Sunlight on a Broken Column by Attia Hosain 



The only novel by Attia Hosain
Being a Muslim woman in pre-partitioned India, Attia Hosain has come to represent in modern times a unique sensibility in her ability to straddle two different cultures. She was born in 1913 into an aristocratic family in Lucknow - a city that is a byword for Muslim scholarship and culture. From her father she inherited a keen interest in politics and nationalism. From her mother's family of poets and scholars she drew a rich knowledge of Urdu, Persian and Arabic. Her knowledge of English came from an English governess, and subsequently as one of the few Indian girls at an English medium school. She was the first woman from her background to take a degree at Lucknow University. Sunlight on a Broken Column, which was published in 1961 is her only novel. 

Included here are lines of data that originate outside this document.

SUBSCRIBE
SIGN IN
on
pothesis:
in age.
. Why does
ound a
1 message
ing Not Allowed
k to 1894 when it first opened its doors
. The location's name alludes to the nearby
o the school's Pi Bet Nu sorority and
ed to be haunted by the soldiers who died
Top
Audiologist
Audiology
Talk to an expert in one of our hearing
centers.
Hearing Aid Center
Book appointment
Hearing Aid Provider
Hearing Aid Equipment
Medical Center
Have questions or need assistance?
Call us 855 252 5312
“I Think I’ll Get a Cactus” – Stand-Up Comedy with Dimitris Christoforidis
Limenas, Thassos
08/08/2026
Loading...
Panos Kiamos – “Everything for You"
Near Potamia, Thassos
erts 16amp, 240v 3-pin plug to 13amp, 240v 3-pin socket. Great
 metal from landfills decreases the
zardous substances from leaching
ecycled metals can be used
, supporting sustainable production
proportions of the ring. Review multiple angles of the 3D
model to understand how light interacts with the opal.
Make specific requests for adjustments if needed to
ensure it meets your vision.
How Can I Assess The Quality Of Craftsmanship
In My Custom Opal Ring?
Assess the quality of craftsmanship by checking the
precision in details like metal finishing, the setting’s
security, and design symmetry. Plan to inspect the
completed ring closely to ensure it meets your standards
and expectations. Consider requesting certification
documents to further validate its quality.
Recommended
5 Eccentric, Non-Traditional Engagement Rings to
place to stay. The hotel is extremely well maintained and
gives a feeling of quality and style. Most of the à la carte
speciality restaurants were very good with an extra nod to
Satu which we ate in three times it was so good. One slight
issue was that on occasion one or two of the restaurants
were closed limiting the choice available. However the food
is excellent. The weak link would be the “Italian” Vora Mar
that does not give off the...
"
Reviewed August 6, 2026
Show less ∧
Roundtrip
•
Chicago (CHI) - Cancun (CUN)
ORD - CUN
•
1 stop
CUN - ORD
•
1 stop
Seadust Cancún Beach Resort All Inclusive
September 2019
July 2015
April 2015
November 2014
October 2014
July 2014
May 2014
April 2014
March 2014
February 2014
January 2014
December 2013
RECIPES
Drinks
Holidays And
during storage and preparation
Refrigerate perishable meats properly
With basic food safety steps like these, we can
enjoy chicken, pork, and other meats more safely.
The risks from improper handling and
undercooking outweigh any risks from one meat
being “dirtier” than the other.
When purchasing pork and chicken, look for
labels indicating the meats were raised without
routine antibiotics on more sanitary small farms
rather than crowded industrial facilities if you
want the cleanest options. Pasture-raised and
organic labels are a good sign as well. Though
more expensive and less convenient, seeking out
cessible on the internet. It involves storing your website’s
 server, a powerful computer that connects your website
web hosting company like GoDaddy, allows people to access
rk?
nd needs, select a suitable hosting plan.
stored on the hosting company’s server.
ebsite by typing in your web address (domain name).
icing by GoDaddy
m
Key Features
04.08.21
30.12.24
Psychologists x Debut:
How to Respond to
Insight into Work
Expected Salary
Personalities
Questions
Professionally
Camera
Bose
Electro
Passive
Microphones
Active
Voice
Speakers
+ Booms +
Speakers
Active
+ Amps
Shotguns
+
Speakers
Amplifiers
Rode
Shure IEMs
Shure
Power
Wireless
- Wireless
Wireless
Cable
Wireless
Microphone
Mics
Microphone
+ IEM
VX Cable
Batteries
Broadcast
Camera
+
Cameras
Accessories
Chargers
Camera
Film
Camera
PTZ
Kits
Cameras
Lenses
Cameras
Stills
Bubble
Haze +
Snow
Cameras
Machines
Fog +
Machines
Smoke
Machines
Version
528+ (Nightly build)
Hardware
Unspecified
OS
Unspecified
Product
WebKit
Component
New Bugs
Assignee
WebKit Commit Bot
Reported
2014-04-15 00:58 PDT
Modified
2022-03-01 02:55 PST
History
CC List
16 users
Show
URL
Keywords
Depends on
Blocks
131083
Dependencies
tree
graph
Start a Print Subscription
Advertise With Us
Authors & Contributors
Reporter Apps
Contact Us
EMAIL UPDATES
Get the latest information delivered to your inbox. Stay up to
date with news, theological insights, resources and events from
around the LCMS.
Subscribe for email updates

In 1947, during the partition, she was in England where her husband was posted at the time. She chooses to remain there till her death in 1998, but the India of her mind, of her ancestors never truly leaves her, and it is her nostalgia for her homeland that urges her to write. In Sunlight on a Broken Column, we are taken back to a time almost nearly forgotten in Indian history – to the Lucknow of 1920s when taluqdars or feudal landlords were just second in importance to the kings. They were very rich and lived a luxurious and elegant life. This is the ancestral family that our protagonist Laila, an orphaned young Muslim girl, belongs to. 

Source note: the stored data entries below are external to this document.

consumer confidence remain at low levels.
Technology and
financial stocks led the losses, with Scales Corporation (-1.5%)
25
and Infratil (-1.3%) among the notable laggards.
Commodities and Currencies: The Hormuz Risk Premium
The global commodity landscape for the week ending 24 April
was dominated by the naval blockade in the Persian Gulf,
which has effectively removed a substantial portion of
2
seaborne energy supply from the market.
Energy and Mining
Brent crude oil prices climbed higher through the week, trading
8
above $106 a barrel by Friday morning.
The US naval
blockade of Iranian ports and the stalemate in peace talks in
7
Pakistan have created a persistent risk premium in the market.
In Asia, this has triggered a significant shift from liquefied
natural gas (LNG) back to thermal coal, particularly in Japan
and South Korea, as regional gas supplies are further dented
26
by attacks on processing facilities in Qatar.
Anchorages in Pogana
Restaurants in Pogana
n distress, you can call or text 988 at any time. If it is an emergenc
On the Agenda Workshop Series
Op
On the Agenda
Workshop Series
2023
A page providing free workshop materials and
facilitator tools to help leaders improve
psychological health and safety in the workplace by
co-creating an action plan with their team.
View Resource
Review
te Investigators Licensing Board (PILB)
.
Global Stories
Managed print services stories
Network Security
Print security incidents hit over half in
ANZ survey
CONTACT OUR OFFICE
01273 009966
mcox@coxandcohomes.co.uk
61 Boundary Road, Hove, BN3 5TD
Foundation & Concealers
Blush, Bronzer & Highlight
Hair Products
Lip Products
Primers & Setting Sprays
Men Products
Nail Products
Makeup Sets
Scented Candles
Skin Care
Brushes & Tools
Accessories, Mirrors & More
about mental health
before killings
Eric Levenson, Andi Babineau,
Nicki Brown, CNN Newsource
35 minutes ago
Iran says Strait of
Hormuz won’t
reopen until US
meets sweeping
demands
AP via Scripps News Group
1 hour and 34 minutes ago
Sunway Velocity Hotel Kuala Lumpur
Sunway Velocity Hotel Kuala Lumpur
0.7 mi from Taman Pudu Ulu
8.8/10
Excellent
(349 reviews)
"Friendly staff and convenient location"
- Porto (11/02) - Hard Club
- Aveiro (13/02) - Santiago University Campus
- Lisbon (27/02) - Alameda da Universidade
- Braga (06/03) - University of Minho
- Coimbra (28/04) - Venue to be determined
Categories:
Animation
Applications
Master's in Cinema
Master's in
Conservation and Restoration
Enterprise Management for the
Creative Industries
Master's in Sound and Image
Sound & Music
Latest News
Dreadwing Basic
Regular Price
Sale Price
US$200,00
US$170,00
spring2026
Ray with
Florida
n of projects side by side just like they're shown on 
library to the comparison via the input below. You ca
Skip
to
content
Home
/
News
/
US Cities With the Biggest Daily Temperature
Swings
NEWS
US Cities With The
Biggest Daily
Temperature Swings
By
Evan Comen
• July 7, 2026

The title of the novel is taken from a poem by T.E. Eliot called Hollow Men, which echoes a notion of a changing world order. The metaphorical meaning of the title is also quite clear if one ponders over it. The broken fragments of a once magnificent structure (which could be feudalism, family, nation etc..) are now illuminated by sunlight which lends one the hint of purity and clear meaning to what once was formidable and seemingly indestructible.

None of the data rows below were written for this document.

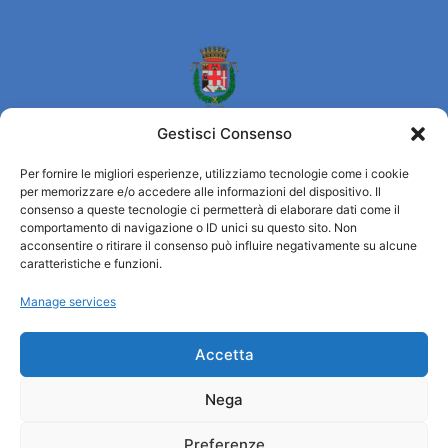
Gestisci Consenso
Per fornire le migliori esperienze, utilizziamo tecnologie come i cookie
per memorizzare e/o accedere alle informazioni del dispositivo. Il
Turismo Padova
consenso a queste tecnologie ci permetterà di elaborare dati come il
comportamento di navigazione o ID unici su questo sito. Non
acconsentire o ritirare il consenso può influire negativamente su alcune
Who we are
caratteristiche e funzioni.
Tourist Information Office / IAT
Manage services
Privacy policy
Credits
Transparency
Accetta
Nega
Information
Preferenze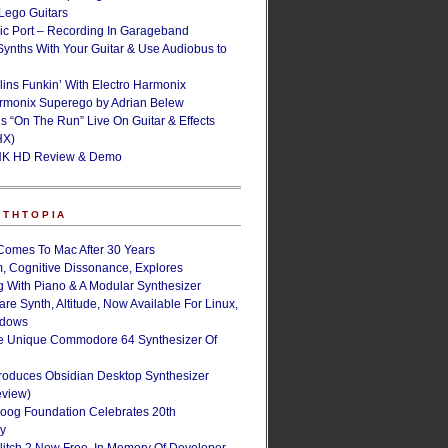
ego Guitars
ic Port – Recording In Garageband
Synths With Your Guitar & Use Audiobus to
lins Funkin’ With Electro Harmonix
armonix Superego by Adrian Belew
’s “On The Run” Live On Guitar & Effects
HX)
NK HD Review & Demo
NTHTOPIA
Comes To Mac After 30 Years
, Cognitive Dissonance, Explores
g With Piano & A Modular Synthesizer
are Synth, Altitude, Now Available For Linux,
ndows
e Unique Commodore 64 Synthesizer Of
roduces Obsidian Desktop Synthesizer
eview)
oog Foundation Celebrates 20th
ry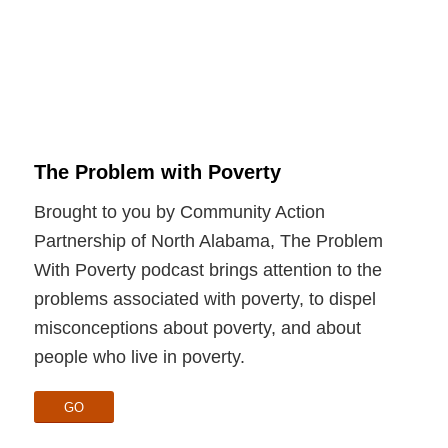
The Problem with Poverty
Brought to you by Community Action
Partnership of North Alabama, The Problem
With Poverty podcast brings attention to the
problems associated with poverty, to dispel
misconceptions about poverty, and about
people who live in poverty.
GO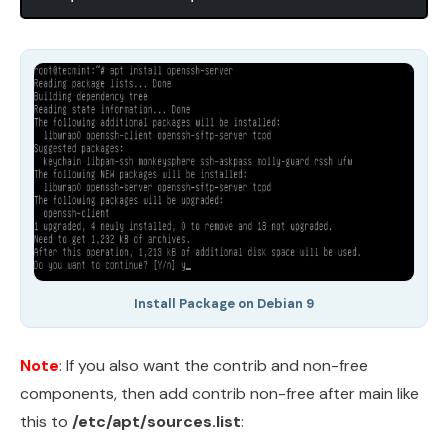
Install Package on Debian 9
Note
: If you also want the contrib and non-free
components, then add contrib non-free after main like
this to
/etc/apt/sources.list
:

Attia Hosain (1913 - 1998)
The central protagonist Laila, is fifteen years old at the start of the novel and is said to be an autobiographical sketch of the author herself. Laila, is orphaned at a young age but is brought up in her extended family which consists of her grandfather Baba Jan, aunts Majida and Abida and cousin Zahra, Asad and Zahid, among others. Though Baba Jan is on his deathbed as the novel begins, he is the autocratic, imposing and stern head of the large household. He also belongs to a generation of Indian feudal landlords who had settled and lived for centuries amidst royalty and had numerous servants and maids to do their bidding. But as he lays dying, there is a change in the world order.
Laila, is brought up with an unusual emphasis on education which a Muslim girl could have had at the time. Set in a world where tradition reigns, her education and knowledge forces her to have critical doubts on how their feudal system is set up. It is through her eyes that we see the story unfold. It is a highly realistic novel, and is powerfully evocative of the time period in India that was once regal, elegant but clung firmly to a monolithic and oppressive tradition.

The women of the family had to stay in a separate area of the house, called the zenana and would have to observe purdah. Though Baba Jan maintains all such former traditional patterns their way of life, and in his presence it is strictly adhered to, it changes once he is no more. With Uncle Hamid, his Westernized liberal son takes over as the head of the family, it slowly starts reflecting the changes that the British colonialism had brought along with it. His wife, Aunt Saira and his sons Kemal and Saleem come into the story only a little later.

Though Laila is allowed to continue her studies, and is also allowed to forgo the purdah she realizes that her life, her choices are not entirely in her own hands. Her family would always decide matters for her and this is what she fights against. India’s journey towards freedom in fact becomes a silent background for her own journey to attain her freedom of thought and action.

The crumbling structure of the feudal setup threatens the life of the once wealthy taluqdars, whereas the youngsters like Laila’s cousins and friends are increasingly led to strong nationalist feelings, but at times find themselves on two differing sides. The self-awareness that Laila gains as she journeys from a young innocent teenager to a thinking and courageous young woman who takes the decision to follow a life of her choice resonates with generations of readers even today.

Attia Hosain’s rich evocative prose instantly transports one to a bygone era and maybe will even leave you there even after you close the book. Her insightful and provocative ruminations, her wit and humour scattered in the most unlikely places will make you a resident of the pages. It is only a writer of fine sensibilities and finer craft that can bring back a long-forgotten past with all its complexities. The partition of India and Pakistan created a divide among communities and religions that once lived and co-existed for generations, as we see in Baba Jan and his closest friend, as well as later on with Laila and Sita. The conflicts of the nation also become conflicts among families as well as their inner selves. They fight and struggle to come to terms with a changing world order and a new
one that they couldn’t have completely foreseen.


Attia Hosain is not read enough in my opinion. This book is a rare gem and one that should be appreciated more often.